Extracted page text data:

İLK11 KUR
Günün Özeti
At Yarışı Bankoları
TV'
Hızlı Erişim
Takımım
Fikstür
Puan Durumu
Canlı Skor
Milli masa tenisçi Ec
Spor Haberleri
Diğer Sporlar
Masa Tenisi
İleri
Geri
==
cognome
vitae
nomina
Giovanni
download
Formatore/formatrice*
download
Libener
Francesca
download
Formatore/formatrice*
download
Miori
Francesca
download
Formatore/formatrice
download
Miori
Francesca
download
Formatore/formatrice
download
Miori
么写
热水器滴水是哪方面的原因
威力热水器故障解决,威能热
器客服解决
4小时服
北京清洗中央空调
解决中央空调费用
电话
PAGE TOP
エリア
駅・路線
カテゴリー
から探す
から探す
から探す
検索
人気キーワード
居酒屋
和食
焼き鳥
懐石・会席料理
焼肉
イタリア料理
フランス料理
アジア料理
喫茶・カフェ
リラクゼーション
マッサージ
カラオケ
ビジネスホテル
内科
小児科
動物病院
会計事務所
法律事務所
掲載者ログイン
---
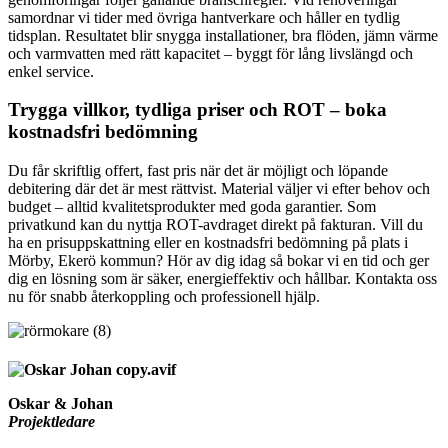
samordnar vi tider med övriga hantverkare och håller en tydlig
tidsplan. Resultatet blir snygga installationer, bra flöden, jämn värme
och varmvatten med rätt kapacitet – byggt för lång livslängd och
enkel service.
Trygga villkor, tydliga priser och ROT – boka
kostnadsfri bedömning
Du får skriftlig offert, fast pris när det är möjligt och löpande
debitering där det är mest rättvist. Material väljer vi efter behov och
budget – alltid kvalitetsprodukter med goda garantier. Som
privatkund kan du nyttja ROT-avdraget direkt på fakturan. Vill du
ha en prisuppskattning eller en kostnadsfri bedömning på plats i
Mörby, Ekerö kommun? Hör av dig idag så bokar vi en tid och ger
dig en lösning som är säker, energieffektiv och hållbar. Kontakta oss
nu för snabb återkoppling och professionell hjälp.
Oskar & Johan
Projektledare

_Exercise goal:_ I need every line of the data that has the word "bedömning"; please list them.

_Response below:_
kostnadsfri bedömning
ha en prisuppskattning eller en kostnadsfri bedömning på plats i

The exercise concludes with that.